Kaisersesch. Mit der Satirerevue "Mit Abstand das Beste..." setzte die Freilichtbühne am schiefen Turm mehrere Zeichen in der gerade für Kulturveranstaltungen schwierigen Corona-Zeit. Neben der Kreativität ein coronataugliches Programm binnen weniger Wochen auf die Beine zu stellen, zeigten die Kaisersescher Theatermacher, dass sie sich vom Virus nicht in die Knie zwingen lassen.

Statt "In 80 Tagen um die Welt" ging es quer durch die deutsche Lyrik - von Ringelnatz, Morgenstern über Kästner bis hin zu Goethe - und Sketche bekannter Humoristen und aus eigener Feder. 90 Minuten, die das Publikum begeisterten.

Unter anderem sinnierte ein "stinknormaler Grippevirus" über die "bucklige Corona-Verwandschaft", die die gute, alte Grippe-Familie in ihrer Ausbreitung und Wirkung in "Ischgl, an der Mosel und auf Malle" in den Schatten stellt. "Im nächsten Leben werd ich Fußpilz.
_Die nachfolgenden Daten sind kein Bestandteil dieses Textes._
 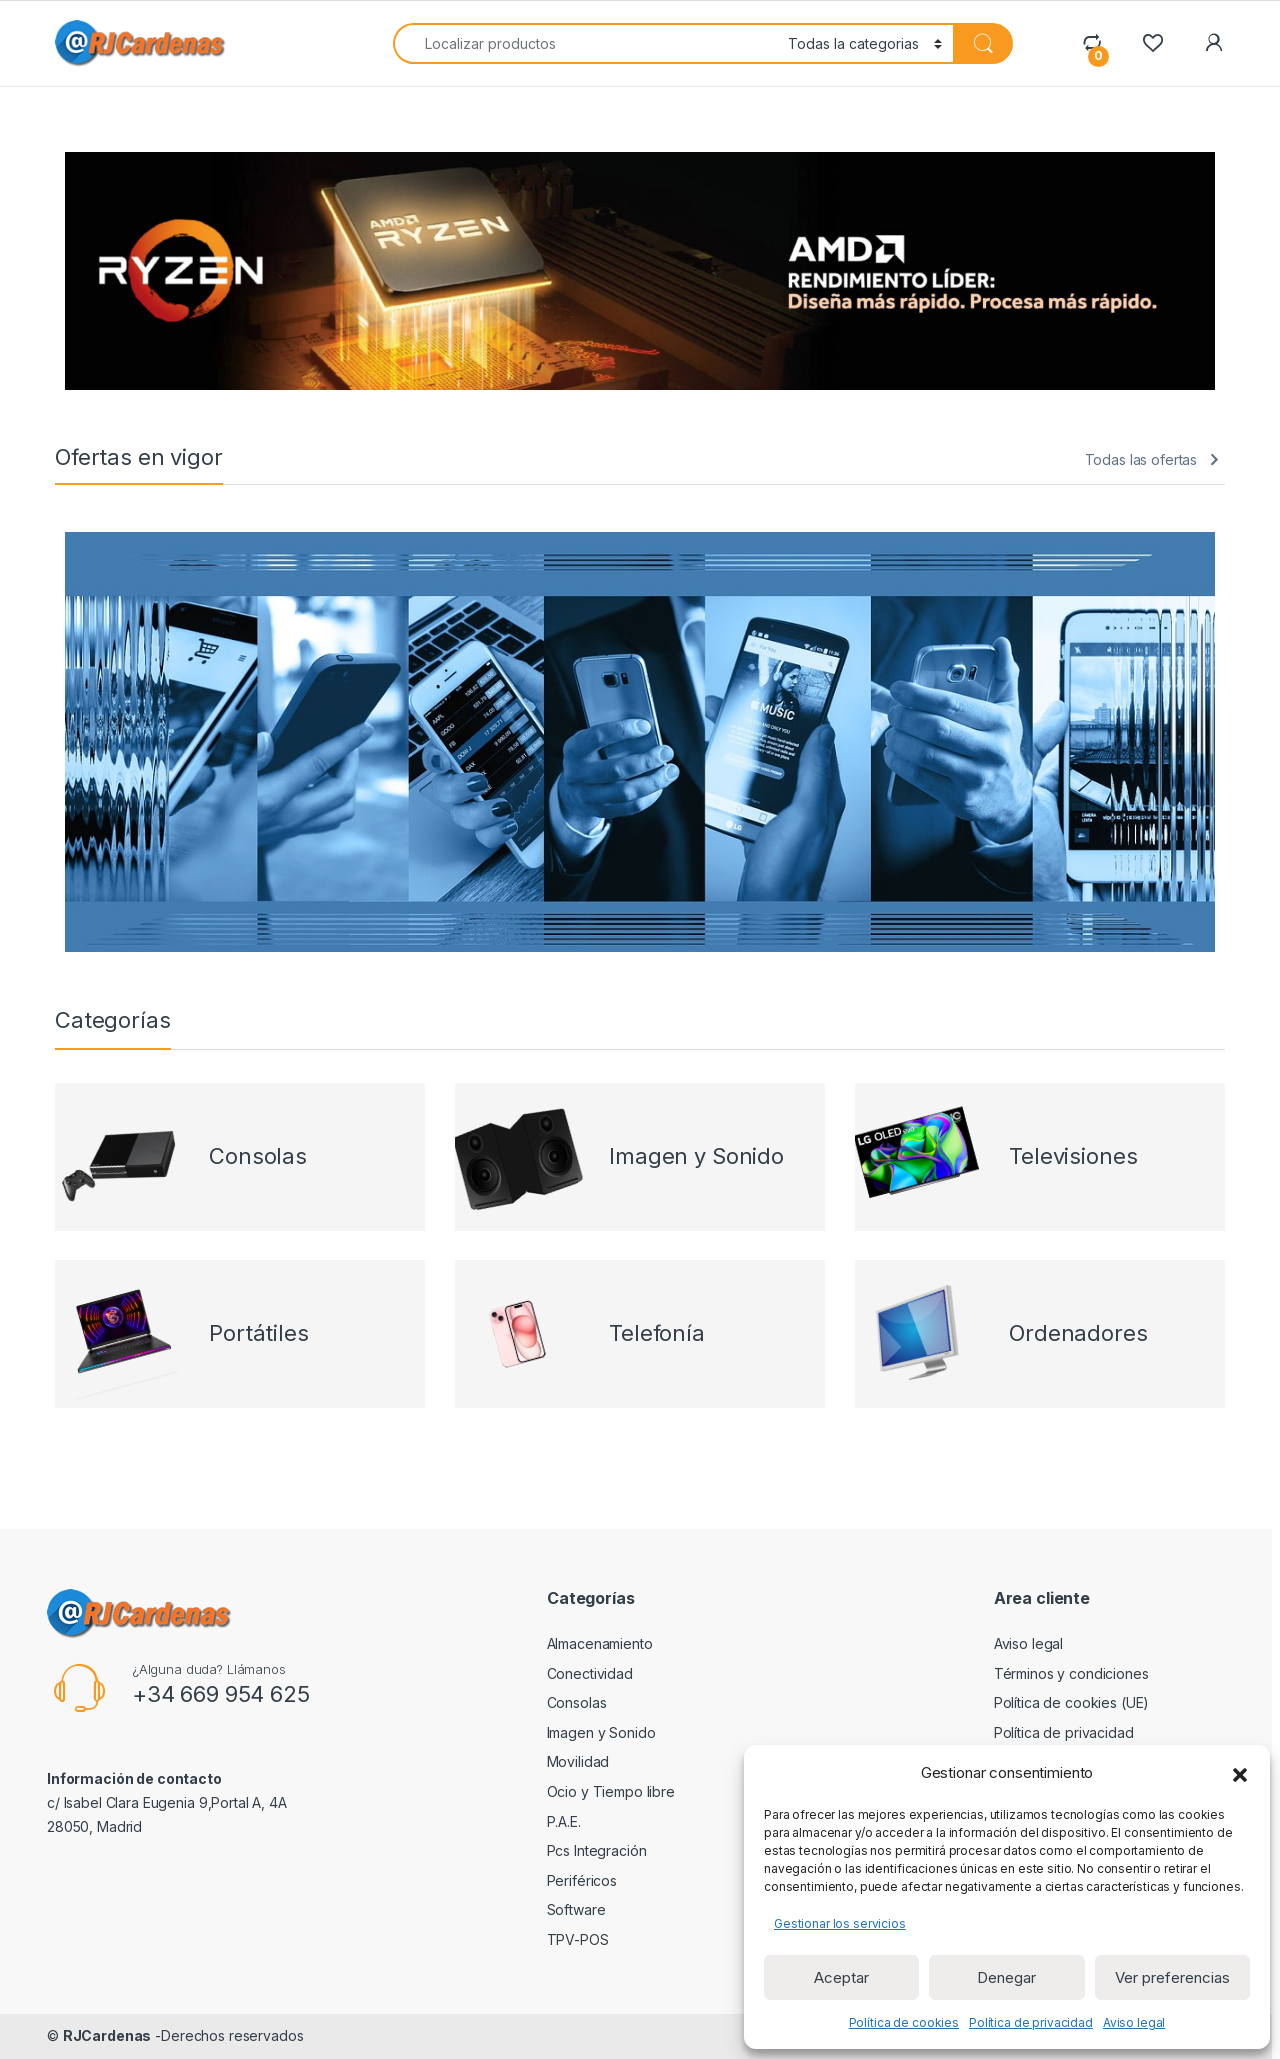 I want to click on Periféricos, so click(x=567, y=1880).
Da weiß man was man hat", so der frustrierte Grippevirus.

Moderiert wurde die Revue von Maria Oster, Vorsitzende der Freilichtbühne am schiefen Turm, und dem 2. Vorsitzenden Otto Krechel. Beide verwiesen auf die Herausforderungen, denen sich der 155 Mitglieder zählende Theaterverein in Corona-Zeiten stellen muss. Ein Freundeskreis soll deshalb in Zukunft wirtschaftliche und ideele Unterstützung geben. Mehr zum Freundeskreis auf der Homepage www.theater-kaisersesch.de

Übrigens: allle sechs Vorstellungen waren binnen eines Tages ausverkauft. Da die Hygiene- und Abstandsauflagen eingehalten werden müssen, sind nur etwas mehr als 30 Besucherinnen und Besucher zugelassen.